═════ Supplied information

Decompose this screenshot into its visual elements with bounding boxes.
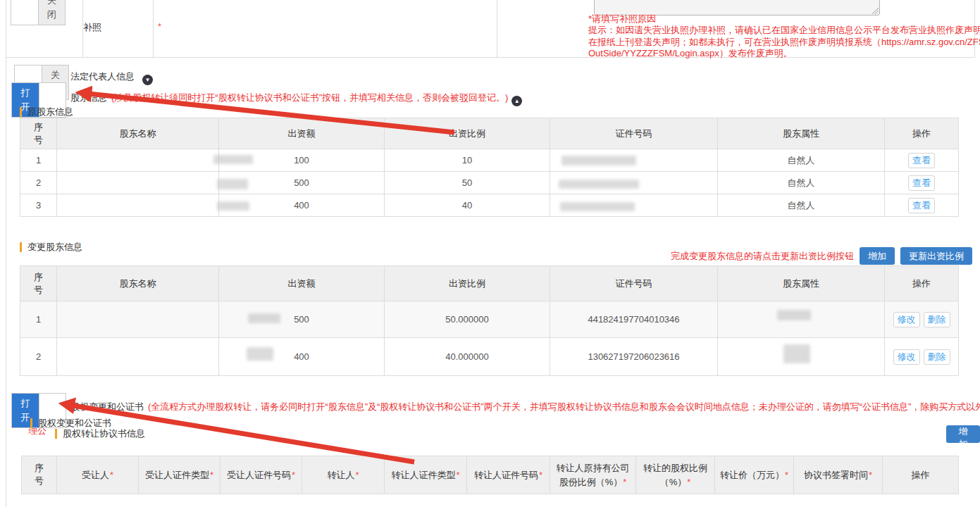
- section-marker: [20, 242, 22, 252]
- original-shareholders-title-row: 原股东信息: [20, 106, 73, 118]
- col-header-index: 序号: [20, 266, 57, 301]
- modify-button[interactable]: 修改: [893, 312, 920, 327]
- redacted-text: [777, 310, 811, 320]
- toggle-state-label: 打开: [20, 396, 30, 425]
- col-header-sign-time: 协议书签署时间*: [794, 456, 883, 494]
- col-header-actions: 操作: [885, 266, 959, 301]
- col-header-transfer-price: 转让价（万元）*: [715, 456, 794, 494]
- hint-line: OutSide/YYZZZFSM/Login.aspx）发布作废声明。: [588, 48, 980, 59]
- cell-index: 3: [20, 194, 57, 217]
- legal-rep-label-row: 法定代表人信息▼: [70, 70, 153, 85]
- cell-divider: [153, 0, 154, 57]
- cell-actions: 查看: [885, 172, 959, 194]
- panel-left-border: [6, 0, 6, 507]
- changed-shareholders-title-row: 变更股东信息: [20, 241, 82, 254]
- redacted-text: [560, 202, 635, 211]
- cell-ratio: 40: [385, 194, 550, 217]
- col-header-cert-no: 证件号码: [550, 266, 718, 301]
- shareholder-title: 股东信息: [70, 92, 107, 103]
- redacted-text: [217, 201, 249, 211]
- cell-index: 2: [20, 338, 57, 376]
- cell-index: 1: [20, 301, 57, 338]
- col-header-actions: 操作: [885, 118, 959, 149]
- shareholder-warning: (涉及股权转让须同时打开“股权转让协议书和公证书”按钮，并填写相关信息，否则会被…: [111, 92, 508, 103]
- redacted-text: [213, 155, 253, 164]
- redacted-text: [217, 179, 248, 189]
- cell-attribute: 自然人: [718, 172, 885, 194]
- delete-button[interactable]: 删除: [924, 312, 950, 327]
- table-row: 2 400 40.000000 130627197206023616 修改 删除: [20, 338, 959, 376]
- chevron-down-icon[interactable]: ▼: [142, 75, 153, 85]
- original-shareholders-title: 原股东信息: [27, 106, 73, 118]
- redacted-text: [562, 156, 636, 165]
- cell-attribute: 自然人: [718, 194, 885, 217]
- col-header-actions: 操作: [883, 456, 959, 494]
- redacted-text: [248, 313, 280, 323]
- chevron-up-icon[interactable]: ▲: [511, 96, 522, 106]
- transfer-agreement-table: 序号 受让人* 受让人证件类型* 受让人证件号码* 转让人* 转让人证件类型* …: [21, 456, 959, 494]
- hint-line: 在报纸上刊登遗失声明；如都未执行，可在营业执照作废声明填报系统（https://…: [588, 37, 980, 48]
- equity-title: 股权变更和公证书: [70, 401, 144, 412]
- delete-button[interactable]: 删除: [924, 349, 950, 365]
- original-shareholders-table: 序号 股东名称 出资额 出资比例 证件号码 股东属性 操作 1 100 10 自…: [20, 118, 959, 217]
- table-row: 3 400 40 自然人 查看: [20, 194, 959, 217]
- col-header-transfer-ratio: 转让的股权比例（%）*: [636, 456, 715, 494]
- changed-shareholders-title: 变更股东信息: [27, 241, 82, 254]
- shareholder-label-row: 股东信息(涉及股权转让须同时打开“股权转让协议书和公证书”按钮，并填写相关信息，…: [70, 92, 522, 106]
- add-shareholder-button[interactable]: 增加: [860, 247, 895, 265]
- view-button[interactable]: 查看: [908, 175, 935, 191]
- cell-amount: 500: [219, 301, 385, 338]
- cell-name-redacted: [57, 172, 219, 194]
- col-header-index: 序号: [20, 118, 57, 149]
- cell-actions: 查看: [885, 149, 959, 172]
- view-button[interactable]: 查看: [908, 198, 935, 213]
- col-header-ratio: 出资比例: [385, 266, 550, 301]
- equity-label-row: 股权变更和公证书(全流程方式办理股权转让，请务必同时打开“股东信息”及“股权转让…: [70, 401, 980, 413]
- equity-warning: (全流程方式办理股权转让，请务必同时打开“股东信息”及“股权转让协议书和公证书”…: [148, 401, 980, 412]
- cell-index: 2: [20, 172, 57, 194]
- add-agreement-button[interactable]: 增加: [946, 425, 980, 443]
- section-marker: [55, 429, 57, 439]
- toggle-off-side: 关闭: [38, 0, 66, 25]
- col-header-ratio: 出资比例: [385, 118, 550, 149]
- cell-cert-no: 441824197704010346: [550, 301, 718, 338]
- update-ratio-button[interactable]: 更新出资比例: [900, 247, 972, 265]
- table-row: 1 100 10 自然人 查看: [20, 149, 959, 172]
- cell-index: 1: [20, 149, 57, 172]
- reissue-field-label: 补照: [83, 21, 101, 34]
- cell-ratio: 10: [385, 149, 550, 172]
- cell-ratio: 40.000000: [385, 338, 550, 376]
- cell-actions: 修改 删除: [885, 301, 959, 338]
- cell-name-redacted: [57, 338, 219, 376]
- cell-ratio: 50.000000: [385, 301, 550, 338]
- section-marker: [30, 418, 32, 428]
- redacted-text: [783, 344, 810, 363]
- update-ratio-notice: 完成变更股东信息的请点击更新出资比例按钮: [671, 250, 854, 263]
- changed-shareholders-table: 序号 股东名称 出资额 出资比例 证件号码 股东属性 操作 1 500 50.0…: [20, 265, 959, 376]
- table-header-row: 序号 受让人* 受让人证件类型* 受让人证件号码* 转让人* 转让人证件类型* …: [22, 456, 959, 494]
- col-header-transferee: 受让人*: [57, 456, 139, 494]
- cell-name-redacted: [57, 149, 219, 172]
- cell-actions: 查看: [885, 194, 959, 217]
- col-header-transferee-cert-type: 受让人证件类型*: [139, 456, 221, 494]
- table-row: 2 500 50 自然人 查看: [20, 172, 959, 194]
- agreement-title-row: 股权转让协议书信息: [55, 427, 145, 440]
- agreement-title: 股权转让协议书信息: [63, 427, 145, 440]
- col-header-attribute: 股东属性: [718, 118, 885, 149]
- cell-ratio: 50: [385, 172, 550, 194]
- cell-divider: [497, 0, 497, 57]
- col-header-transferee-cert-no: 受让人证件号码*: [221, 456, 302, 494]
- col-header-original-share-ratio: 转让人原持有公司股份比例（%）*: [550, 456, 636, 494]
- redacted-text: [247, 347, 273, 361]
- col-header-transferor-cert-type: 转让人证件类型*: [385, 456, 467, 494]
- modify-button[interactable]: 修改: [893, 349, 920, 365]
- cell-name-redacted: [57, 194, 219, 217]
- table-header-row: 序号 股东名称 出资额 出资比例 证件号码 股东属性 操作: [20, 118, 959, 149]
- col-header-transferor-cert-no: 转让人证件号码*: [467, 456, 550, 494]
- hint-line: 提示：如因遗失营业执照办理补照，请确认已在国家企业信用信息公示平台发布营业执照作…: [588, 25, 980, 36]
- col-header-cert-no: 证件号码: [550, 118, 718, 149]
- view-button[interactable]: 查看: [908, 153, 935, 168]
- col-header-amount: 出资额: [219, 266, 385, 301]
- license-reissue-toggle[interactable]: 关闭: [11, 0, 66, 25]
- section-marker: [20, 107, 22, 117]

══════════

• _Task directions_: Each line of the data that includes "name" should be copied.

• _Written answer_:
- cell-name-redacted: [57, 172, 219, 194]
- cell-name-redacted: [57, 338, 219, 376]
- cell-name-redacted: [57, 149, 219, 172]
- cell-name-redacted: [57, 194, 219, 217]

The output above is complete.